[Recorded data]
###

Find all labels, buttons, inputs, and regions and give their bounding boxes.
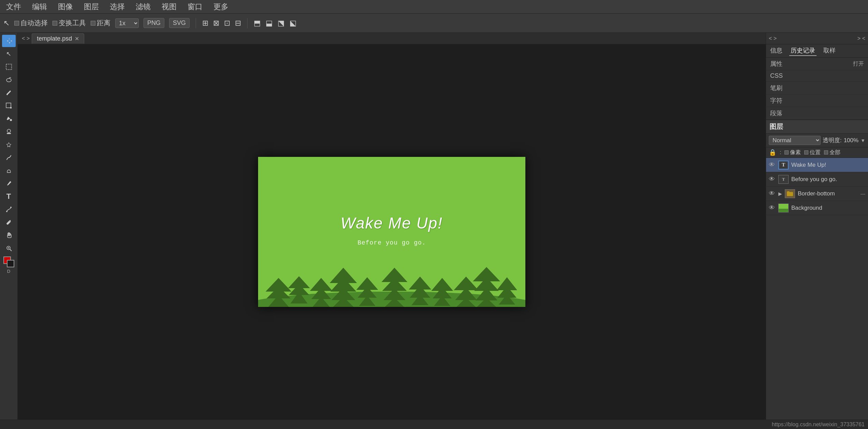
transform-toggle[interactable]: 变换工具 [53,18,86,28]
svg-rect-0 [6,64,12,70]
lock-position-label: 位置 [810,149,821,156]
dodge-tool[interactable] [2,164,16,177]
svg-rect-3 [6,103,11,108]
menu-window[interactable]: 窗口 [185,1,205,13]
transform-checkbox[interactable] [53,21,57,26]
layer-mode-select[interactable]: Normal Multiply Screen Overlay [769,136,821,145]
layer-thumb-before-you-go: T [778,175,789,184]
menu-view[interactable]: 视图 [160,1,179,13]
svg-button[interactable]: SVG [169,18,190,28]
file-tab[interactable]: template.psd ✕ [32,33,84,44]
tab-close-icon[interactable]: ✕ [75,35,79,42]
layer-name-background: Background [791,205,865,211]
align-center-icon[interactable]: ⊠ [213,19,219,28]
layer-visibility-border-bottom[interactable]: 👁 [769,190,776,197]
canvas-container: < > template.psd ✕ Wake Me Up! Before yo… [18,33,766,419]
menu-more[interactable]: 更多 [211,1,230,13]
lock-all-checkbox[interactable] [824,150,828,154]
props-label: 属性 [770,60,782,68]
eyedropper-tool[interactable] [2,216,16,228]
opacity-label: 透明度: [823,136,842,144]
svg-rect-7 [7,133,11,134]
align-right-icon[interactable]: ⊡ [224,19,230,28]
prop-row-para[interactable]: 段落 [766,107,868,120]
blur-tool[interactable] [2,138,16,151]
lock-pixel-toggle[interactable]: 像素 [784,149,801,156]
background-color[interactable] [7,260,14,267]
opacity-value[interactable]: 100% [844,137,858,144]
move-tool[interactable] [2,35,16,47]
prop-row-brush[interactable]: 笔刷 [766,82,868,94]
text-tool[interactable]: T [2,190,16,203]
tab-info[interactable]: 信息 [769,46,784,56]
layer-expand-border-bottom[interactable]: ▶ [778,191,782,196]
layers-controls: Normal Multiply Screen Overlay 透明度: 100%… [766,134,868,147]
menu-image[interactable]: 图像 [56,1,75,13]
distribute-center-icon[interactable]: ⬓ [266,19,273,28]
menu-edit[interactable]: 编辑 [30,1,49,13]
layer-item-background[interactable]: 👁 Background [766,201,868,215]
path-tool[interactable] [2,203,16,216]
toolbar-separator [196,18,196,28]
lock-all-toggle[interactable]: 全部 [824,149,840,156]
arrow-tool[interactable]: ↖ [2,48,16,60]
para-label: 段落 [770,109,782,117]
brush-tool[interactable] [2,87,16,99]
lock-position-checkbox[interactable] [804,150,808,154]
menu-select[interactable]: 选择 [108,1,127,13]
distribute-left-icon[interactable]: ⬒ [254,19,261,28]
svg-rect-4 [10,107,12,108]
align-left-icon[interactable]: ⊞ [202,19,208,28]
menu-layer[interactable]: 图层 [82,1,101,13]
hand-tool[interactable] [2,229,16,241]
tab-sample[interactable]: 取样 [822,46,837,56]
layer-visibility-background[interactable]: 👁 [769,204,776,211]
prop-row-css[interactable]: CSS [766,70,868,82]
layer-item-border-bottom[interactable]: 👁 ▶ Border-bottom — [766,187,868,201]
paint-bucket-tool[interactable] [2,113,16,125]
prop-row-char[interactable]: 字符 [766,94,868,107]
pen-tool[interactable] [2,177,16,190]
layer-item-before-you-go[interactable]: 👁 T Before you go go. [766,172,868,187]
mode-label: D [7,269,10,274]
lock-pixel-checkbox[interactable] [784,150,789,154]
layer-visibility-before-you-go[interactable]: 👁 [769,176,776,183]
layer-item-wake-me-up[interactable]: 👁 T Wake Me Up! [766,158,868,172]
zoom-select[interactable]: 1x 2x 0.5x [115,18,139,28]
distribute-bottom-icon[interactable]: ⬕ [289,19,297,28]
png-button[interactable]: PNG [144,18,164,28]
layer-thumb-wake-me-up: T [778,161,789,169]
svg-marker-19 [266,278,291,292]
zoom-tool[interactable] [2,242,16,254]
smudge-tool[interactable] [2,151,16,164]
layer-visibility-wake-me-up[interactable]: 👁 [769,161,776,168]
canvas-main-text: Wake Me Up! [341,214,443,232]
layers-list: 👁 T Wake Me Up! 👁 T Before you go go. [766,158,868,419]
tab-history[interactable]: 历史记录 [789,46,817,56]
marquee-tool[interactable] [2,61,16,73]
lock-icon: 🔒 [769,149,776,156]
collapse-left-icon[interactable]: < > [20,35,32,42]
color-swatches[interactable] [3,256,14,267]
canvas-area[interactable]: Wake Me Up! Before you go go. [18,44,766,419]
auto-select-toggle[interactable]: 自动选择 [14,18,48,28]
panel-nav-left[interactable]: < > [769,35,777,42]
panel-props: 属性 打开 CSS 笔刷 字符 段落 [766,58,868,120]
transform-tool[interactable] [2,100,16,112]
stamp-tool[interactable] [2,125,16,138]
auto-select-checkbox[interactable] [14,21,19,26]
panel-nav-right[interactable]: > < [857,35,865,42]
lock-position-toggle[interactable]: 位置 [804,149,821,156]
svg-point-6 [7,129,11,133]
move-tool-icon[interactable]: ↖ [3,19,10,28]
prop-row-props[interactable]: 属性 打开 [766,58,868,70]
distance-toggle[interactable]: 距离 [91,18,110,28]
align-justify-icon[interactable]: ⊟ [235,19,241,28]
distance-checkbox[interactable] [91,21,95,26]
opacity-dropdown-icon[interactable]: ▼ [860,138,865,143]
distribute-right-icon[interactable]: ⬔ [278,19,285,28]
lasso-tool[interactable] [2,74,16,86]
menu-file[interactable]: 文件 [4,1,23,13]
auto-select-label: 自动选择 [20,18,48,28]
menu-filter[interactable]: 滤镜 [134,1,153,13]
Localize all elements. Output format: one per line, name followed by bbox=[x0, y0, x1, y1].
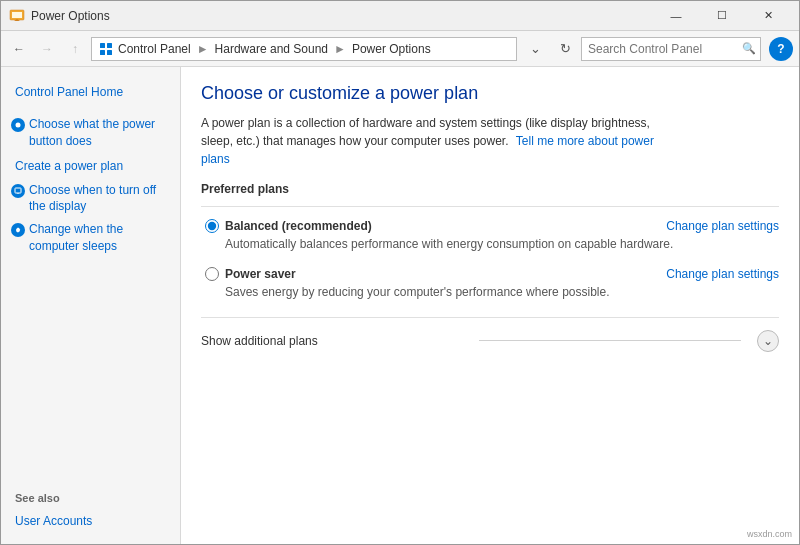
sidebar-link-computer-sleeps[interactable]: Change when the computer sleeps bbox=[29, 221, 170, 255]
svg-rect-2 bbox=[100, 43, 105, 48]
plan-header-balanced: Balanced (recommended) Change plan setti… bbox=[205, 219, 779, 233]
description-text: A power plan is a collection of hardware… bbox=[201, 114, 681, 168]
svg-rect-4 bbox=[100, 50, 105, 55]
sidebar: Control Panel Home Choose what the power… bbox=[1, 67, 181, 545]
svg-rect-1 bbox=[12, 12, 22, 18]
breadcrumb-sep-2: ► bbox=[334, 42, 346, 56]
address-breadcrumb[interactable]: Control Panel ► Hardware and Sound ► Pow… bbox=[91, 37, 517, 61]
computer-sleeps-icon bbox=[11, 223, 25, 237]
help-button[interactable]: ? bbox=[769, 37, 793, 61]
svg-point-6 bbox=[16, 123, 21, 128]
plan-name-power-saver: Power saver bbox=[225, 267, 296, 281]
window-icon bbox=[9, 8, 25, 24]
svg-rect-3 bbox=[107, 43, 112, 48]
radio-balanced[interactable] bbox=[205, 219, 219, 233]
page-title: Choose or customize a power plan bbox=[201, 83, 779, 104]
plan-item-balanced: Balanced (recommended) Change plan setti… bbox=[201, 219, 779, 253]
close-button[interactable]: ✕ bbox=[745, 1, 791, 31]
search-input[interactable] bbox=[588, 42, 738, 56]
sidebar-item-computer-sleeps[interactable]: Change when the computer sleeps bbox=[1, 218, 180, 258]
sidebar-item-power-button[interactable]: Choose what the power button does bbox=[1, 113, 180, 153]
sidebar-item-home[interactable]: Control Panel Home bbox=[1, 79, 180, 105]
svg-rect-5 bbox=[107, 50, 112, 55]
breadcrumb-power-options: Power Options bbox=[352, 42, 431, 56]
additional-divider-line bbox=[479, 340, 741, 341]
dropdown-button[interactable]: ⌄ bbox=[523, 37, 547, 61]
refresh-button[interactable]: ↻ bbox=[553, 37, 577, 61]
breadcrumb-hardware-sound[interactable]: Hardware and Sound bbox=[215, 42, 328, 56]
see-also-label: See also bbox=[1, 476, 180, 508]
plan-header-power-saver: Power saver Change plan settings bbox=[205, 267, 779, 281]
back-button[interactable]: ← bbox=[7, 37, 31, 61]
window-controls: — ☐ ✕ bbox=[653, 1, 791, 31]
svg-rect-7 bbox=[15, 188, 21, 193]
plan-header-left-power-saver: Power saver bbox=[205, 267, 296, 281]
radio-power-saver[interactable] bbox=[205, 267, 219, 281]
minimize-button[interactable]: — bbox=[653, 1, 699, 31]
change-plan-settings-balanced[interactable]: Change plan settings bbox=[666, 219, 779, 233]
content-area: Choose or customize a power plan A power… bbox=[181, 67, 799, 545]
forward-button[interactable]: → bbox=[35, 37, 59, 61]
breadcrumb-control-panel[interactable]: Control Panel bbox=[118, 42, 191, 56]
watermark: wsxdn.com bbox=[747, 529, 792, 539]
search-box[interactable]: 🔍 bbox=[581, 37, 761, 61]
show-additional-label[interactable]: Show additional plans bbox=[201, 334, 463, 348]
expand-additional-button[interactable]: ⌄ bbox=[757, 330, 779, 352]
search-icon: 🔍 bbox=[742, 42, 756, 55]
plan-item-power-saver: Power saver Change plan settings Saves e… bbox=[201, 267, 779, 301]
change-plan-settings-power-saver[interactable]: Change plan settings bbox=[666, 267, 779, 281]
up-button[interactable]: ↑ bbox=[63, 37, 87, 61]
plans-divider bbox=[201, 206, 779, 207]
turn-off-display-icon bbox=[11, 184, 25, 198]
plan-name-balanced: Balanced (recommended) bbox=[225, 219, 372, 233]
sidebar-item-create-plan[interactable]: Create a power plan bbox=[1, 153, 180, 179]
window-title: Power Options bbox=[31, 9, 653, 23]
title-bar: Power Options — ☐ ✕ bbox=[1, 1, 799, 31]
maximize-button[interactable]: ☐ bbox=[699, 1, 745, 31]
power-button-icon bbox=[11, 118, 25, 132]
sidebar-item-user-accounts[interactable]: User Accounts bbox=[1, 508, 180, 534]
sidebar-link-turn-off-display[interactable]: Choose when to turn off the display bbox=[29, 182, 170, 216]
address-bar: ← → ↑ Control Panel ► Hardware and Sound… bbox=[1, 31, 799, 67]
main-layout: Control Panel Home Choose what the power… bbox=[1, 67, 799, 545]
sidebar-link-power-button[interactable]: Choose what the power button does bbox=[29, 116, 170, 150]
breadcrumb-sep-1: ► bbox=[197, 42, 209, 56]
control-panel-icon bbox=[98, 41, 114, 57]
show-additional-plans[interactable]: Show additional plans ⌄ bbox=[201, 317, 779, 352]
preferred-plans-label: Preferred plans bbox=[201, 182, 779, 196]
plan-desc-balanced: Automatically balances performance with … bbox=[205, 236, 779, 253]
plan-header-left-balanced: Balanced (recommended) bbox=[205, 219, 372, 233]
sidebar-item-turn-off-display[interactable]: Choose when to turn off the display bbox=[1, 179, 180, 219]
plan-desc-power-saver: Saves energy by reducing your computer's… bbox=[205, 284, 779, 301]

###

A complete answer gives every line of the data that includes "sidebar".

sidebar-link-computer-sleeps[interactable]: Change when the computer sleeps bbox=[29, 221, 170, 255]
sidebar: Control Panel Home Choose what the power… bbox=[1, 67, 181, 545]
sidebar-item-computer-sleeps[interactable]: Change when the computer sleeps bbox=[1, 218, 180, 258]
sidebar-item-power-button[interactable]: Choose what the power button does bbox=[1, 113, 180, 153]
sidebar-item-home[interactable]: Control Panel Home bbox=[1, 79, 180, 105]
sidebar-item-create-plan[interactable]: Create a power plan bbox=[1, 153, 180, 179]
sidebar-item-user-accounts[interactable]: User Accounts bbox=[1, 508, 180, 534]
sidebar-link-turn-off-display[interactable]: Choose when to turn off the display bbox=[29, 182, 170, 216]
sidebar-link-power-button[interactable]: Choose what the power button does bbox=[29, 116, 170, 150]
sidebar-item-turn-off-display[interactable]: Choose when to turn off the display bbox=[1, 179, 180, 219]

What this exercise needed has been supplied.